Network enterprises are more competitive than other companies, according to a report coordinated by the Universitat Oberta de Catalunya (Open University of Catalonia, UOC) entitled “ICT and work: towards new organisational systems, new salary and employment structures, and new mechanisms for intermediation”. The study also shows that workers at knowledge companies earn 35% more than the average. These data come from a sample collated from more than 2,000 companies representing Catalonia’s business fabric.

The report, coordinated by the UOC’s Economics and Business Studies lecturer and Director of its interdisciplinary group on ICT, Joan Torrent, concludes that network enterprises in Catalonia achieve better results than traditional companies. Nonetheless, the report also reveals that only a fifth of Catalan companies are network enterprises.
The characteristics of network enterprises can be summarised in terms of permeable boundaries, simplified structures, project orientation, direct communication, commitment and confidence.


Higher salaries in knowledge companies

Another highlight from the study shows that the average salary for workers at knowledge companies (the ICT sector, publishing, research and development, and education) is 14.4 euros an hour, a figure that is 35% higher than the average for the other employment sectors (data from 2002). Likewise, the salary gap between men and women is half that seen in other kinds of companies.

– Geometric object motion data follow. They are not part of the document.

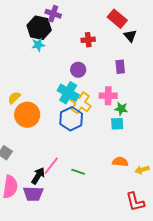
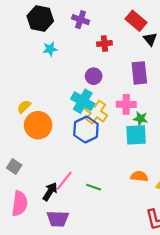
purple cross: (53, 14) -> (81, 20), moved
black hexagon: (39, 28) -> (40, 18), moved
purple rectangle: (120, 67) -> (139, 73), size x1.5
cyan square: (117, 124) -> (136, 135), size x1.5
purple trapezoid: (33, 194) -> (58, 219), moved

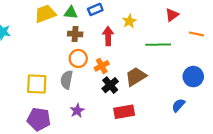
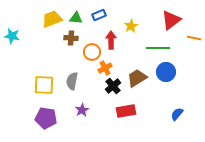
red triangle: (172, 15) -> (171, 20), size x1.5
brown cross: (75, 34) -> (71, 38), moved
orange circle: (78, 58) -> (92, 52), moved
blue circle: (193, 77) -> (166, 72), moved
blue semicircle: (178, 105) -> (177, 114), moved

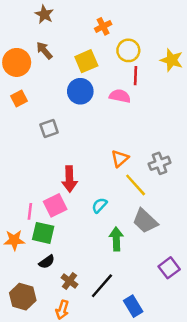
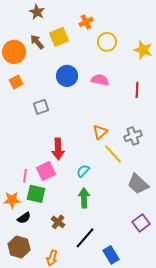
yellow square: (86, 61) -> (59, 37), moved
red line: (136, 76) -> (137, 90), moved
gray trapezoid: (145, 221) -> (138, 184), moved
green arrow: (116, 239) -> (84, 198), moved
black semicircle: (47, 262) -> (24, 218), moved
brown cross: (69, 281) -> (58, 222), moved

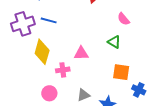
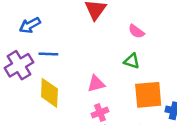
pink cross: (63, 70) -> (100, 113), moved
orange square: (121, 72) -> (148, 95), size x1.4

The study forms the backbone to the latest issue of the UOC Papers e-journal and contains interesting data on the importance of the use of ICT in finding work, data that shows that only 27.8% of internet users in Spain have used it to find work and that, for the most part, it is women between the ages of 25 and 34 who use these new mechanisms for searching for employment.

The dossier, which involved participation of experts from the UOC and King Juan Carlos University, concludes that “the introduction of ICT, on its own, does not lead to any results in the employment market”. The experts state that it is when this implantation of technology is combined with other factors (company structuring or workers’ skills) that improvements in labour conditions and companies’ economic results can be seen.